There are two obvious divisions between different customer groups that often rankle in pubs today. One is showing big-screen TV sport, which brings in a specific crowd who may well put a lot of money across the bar, but deters those who just want a quiet drink. And allowing children, while key to the concept of family dining, is something that that those who prefer an adults-only environment feel uncomfortable with. Plus, if legislation permitted, there would be a strong argument for a division between smoking and non-smoking areas.


Cashing Up

There are dangers in the rush to relegate cash to history

A GROWING trickle of pubs and bars are deciding to go entirely cashless and stop accepting any payments in cash. Cashless payments are a growing feature of the financial landscape, and obviously it makes business sense for many pubs to accept them. But to refuse to take cash entirely is something entirely different, and comes across as an attempt to practice social selection of your clientele.

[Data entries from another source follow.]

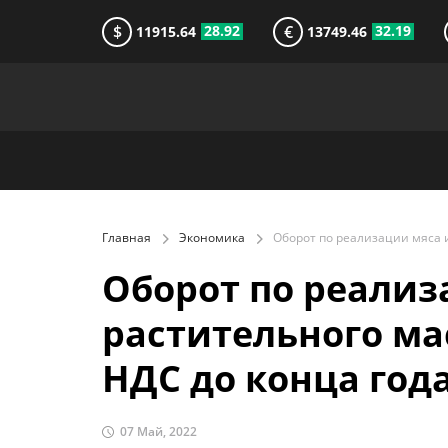
$
€
28.92
32.19
11915.64
13749.46
Главная
Экономика
Оборот по реализ
растительного ма
НДС до конца год
07 Май, 2022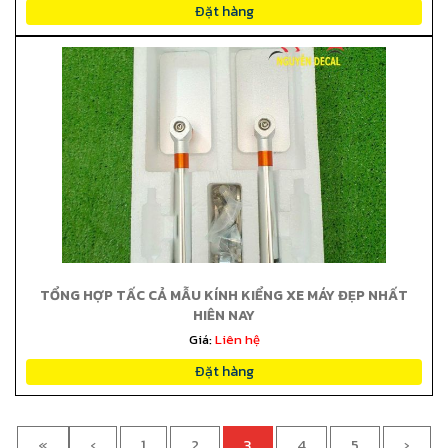
Đặt hàng
TỔNG HỢP TẤC CẢ MẪU KÍNH KIỂNG XE MÁY ĐẸP NHẤT
HIỆN NAY
Giá:
Liên hệ
Đặt hàng
«
‹
1
2
3
4
5
›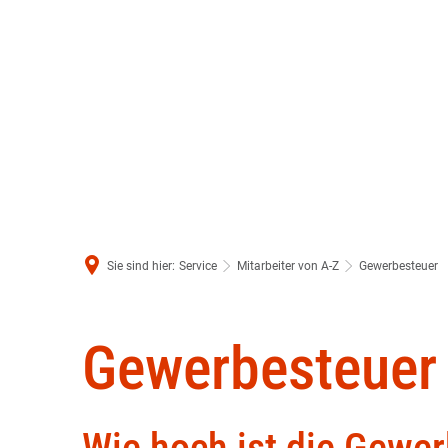
Sie sind hier:
Service
Mitarbeiter von A-Z
Gewerbesteuer
Gewerbesteuer
Gewerbesteuer
Int
Wie hoch ist die Gewe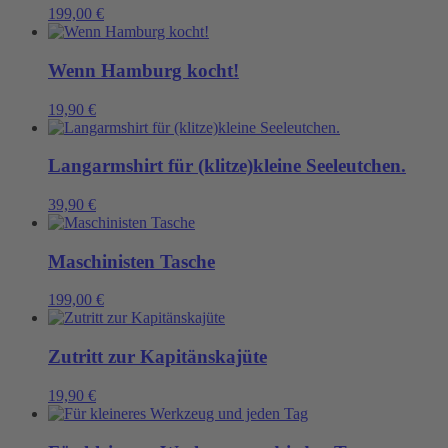
199,00
€
Wenn Hamburg kocht!
19,90
€
Langarmshirt für (klitze)kleine Seeleutchen.
39,90
€
Maschinisten Tasche
199,00
€
Zutritt zur Kapitänskajüte
19,90
€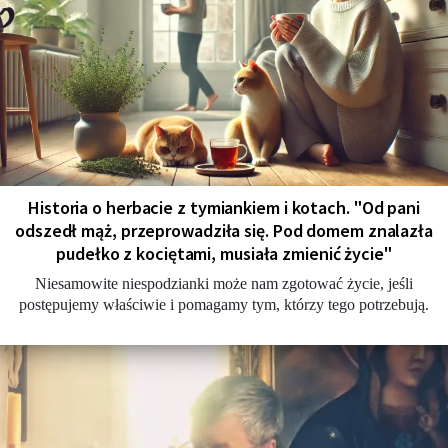
Historia o herbacie z tymiankiem i kotach. "Od pani
odszedł mąż, przeprowadziła się. Pod domem znalazła
pudełko z kociętami, musiała zmienić życie"
Niesamowite niespodzianki może nam zgotować życie, jeśli
postępujemy właściwie i pomagamy tym, którzy tego potrzebują.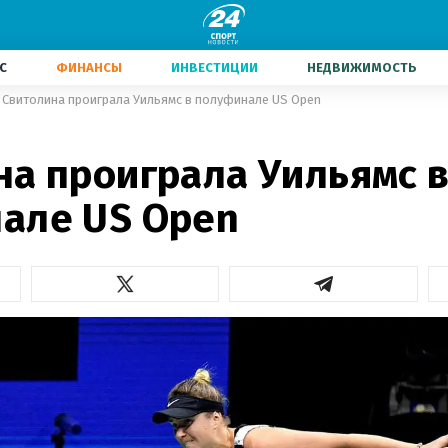
С
ФИНАНСЫ
ИНВЕСТИЦИИ
НЕДВИЖИМОСТЬ
Свитолина проиграла Уильямс в полуфинале US Open
на проиграла Уильямс 
але US Open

This may not be a problem in a rural gastropub, but in inner-city boozers it’s a common sight to see the pound coins being counted out on to the bar to pay for a pint. It is estimated that there are 1.6 million unbanked workers in the UK, and there must be many more pensioners and benefit claimants, not to mention people who simply prefer to avoid using cards for routine transactions. It’s effectively saying that you’re not interested in the business of the poor or the old.

There are other reasons to be wary of adopting cashless payments. They make budgeting more difficult and make you vulnerable to power cuts and computer failures. You are also putting yourself in the hands of corporations that may not have your best interests at heart. And someone is able to track exactly where you have been and what you have spent your money on. By all means use cashless payments where they are convenient, and allow them in your pubs, but there are dangers in the headlong rush to relegate cash to history.